◆ **PROBLEM STATEMENT**
Find the lines of data that contain the string "Nghệ", then list them.

Collected data:
■ ■ ■ ■ ■

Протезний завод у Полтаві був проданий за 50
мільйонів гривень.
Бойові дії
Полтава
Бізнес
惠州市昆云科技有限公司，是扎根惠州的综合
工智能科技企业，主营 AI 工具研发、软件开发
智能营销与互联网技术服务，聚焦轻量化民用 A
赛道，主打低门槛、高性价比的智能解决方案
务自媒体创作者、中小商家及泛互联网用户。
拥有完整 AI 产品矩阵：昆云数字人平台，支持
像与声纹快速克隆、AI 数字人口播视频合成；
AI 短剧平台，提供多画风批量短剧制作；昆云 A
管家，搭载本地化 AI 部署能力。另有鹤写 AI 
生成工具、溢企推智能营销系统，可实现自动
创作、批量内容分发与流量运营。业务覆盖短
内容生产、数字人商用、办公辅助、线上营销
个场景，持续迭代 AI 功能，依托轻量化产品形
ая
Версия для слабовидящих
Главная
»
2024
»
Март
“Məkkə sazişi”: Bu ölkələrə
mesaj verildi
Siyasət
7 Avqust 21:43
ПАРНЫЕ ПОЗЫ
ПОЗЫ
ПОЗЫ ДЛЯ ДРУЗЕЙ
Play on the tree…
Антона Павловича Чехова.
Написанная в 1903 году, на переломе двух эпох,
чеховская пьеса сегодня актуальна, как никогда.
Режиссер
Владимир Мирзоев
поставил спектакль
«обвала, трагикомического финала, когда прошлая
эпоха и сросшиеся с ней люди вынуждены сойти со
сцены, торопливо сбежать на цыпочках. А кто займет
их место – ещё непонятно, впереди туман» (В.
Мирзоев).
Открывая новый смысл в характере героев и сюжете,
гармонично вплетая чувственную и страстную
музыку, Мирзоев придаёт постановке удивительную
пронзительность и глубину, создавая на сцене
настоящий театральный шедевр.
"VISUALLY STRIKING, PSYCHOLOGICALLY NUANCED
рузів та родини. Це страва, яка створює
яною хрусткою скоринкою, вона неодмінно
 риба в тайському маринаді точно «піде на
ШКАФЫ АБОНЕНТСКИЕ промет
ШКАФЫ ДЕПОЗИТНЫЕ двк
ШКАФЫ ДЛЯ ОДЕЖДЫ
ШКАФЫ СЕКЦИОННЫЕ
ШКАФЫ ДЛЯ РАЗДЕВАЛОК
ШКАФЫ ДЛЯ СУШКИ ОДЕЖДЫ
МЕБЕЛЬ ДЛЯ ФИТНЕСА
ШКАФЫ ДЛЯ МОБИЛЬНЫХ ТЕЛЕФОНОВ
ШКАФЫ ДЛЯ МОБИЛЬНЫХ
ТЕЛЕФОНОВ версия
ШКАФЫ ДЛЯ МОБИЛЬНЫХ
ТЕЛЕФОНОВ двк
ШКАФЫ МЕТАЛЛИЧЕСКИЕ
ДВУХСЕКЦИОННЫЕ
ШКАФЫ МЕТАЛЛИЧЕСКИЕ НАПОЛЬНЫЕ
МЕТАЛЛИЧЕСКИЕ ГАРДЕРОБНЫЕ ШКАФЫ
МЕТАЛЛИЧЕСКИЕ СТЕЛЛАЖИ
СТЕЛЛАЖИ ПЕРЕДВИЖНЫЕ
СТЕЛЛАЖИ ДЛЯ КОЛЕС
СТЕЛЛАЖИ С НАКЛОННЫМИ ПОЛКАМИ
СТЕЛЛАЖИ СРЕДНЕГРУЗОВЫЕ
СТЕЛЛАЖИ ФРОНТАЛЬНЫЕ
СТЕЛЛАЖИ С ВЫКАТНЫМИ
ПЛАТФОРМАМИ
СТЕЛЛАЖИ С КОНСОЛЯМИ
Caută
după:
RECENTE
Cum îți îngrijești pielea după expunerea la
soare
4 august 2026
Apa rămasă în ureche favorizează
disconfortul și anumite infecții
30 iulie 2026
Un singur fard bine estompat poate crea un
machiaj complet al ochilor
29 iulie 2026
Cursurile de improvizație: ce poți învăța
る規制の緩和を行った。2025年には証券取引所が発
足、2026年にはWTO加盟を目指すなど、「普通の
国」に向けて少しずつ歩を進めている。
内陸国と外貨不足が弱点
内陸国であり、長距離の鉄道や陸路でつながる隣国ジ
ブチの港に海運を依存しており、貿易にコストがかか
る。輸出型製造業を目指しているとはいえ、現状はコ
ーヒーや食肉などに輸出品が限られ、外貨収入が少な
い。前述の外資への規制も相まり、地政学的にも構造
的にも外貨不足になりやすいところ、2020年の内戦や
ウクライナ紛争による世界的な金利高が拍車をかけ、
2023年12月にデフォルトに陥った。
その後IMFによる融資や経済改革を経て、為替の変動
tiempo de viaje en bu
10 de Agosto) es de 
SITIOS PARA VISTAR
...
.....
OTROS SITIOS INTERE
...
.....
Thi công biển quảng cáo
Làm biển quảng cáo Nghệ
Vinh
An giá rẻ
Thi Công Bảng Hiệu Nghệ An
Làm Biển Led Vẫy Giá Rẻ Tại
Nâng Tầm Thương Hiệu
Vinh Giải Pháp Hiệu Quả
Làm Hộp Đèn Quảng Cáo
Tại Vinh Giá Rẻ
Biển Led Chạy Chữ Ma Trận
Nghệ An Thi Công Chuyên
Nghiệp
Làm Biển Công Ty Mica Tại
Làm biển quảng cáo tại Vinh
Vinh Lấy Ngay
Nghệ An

■ ■ ■ ■ ■

◆ **WRITTEN SOLUTION**
Làm biển quảng cáo Nghệ
Thi Công Bảng Hiệu Nghệ An
Nghệ An Thi Công Chuyên
Nghệ An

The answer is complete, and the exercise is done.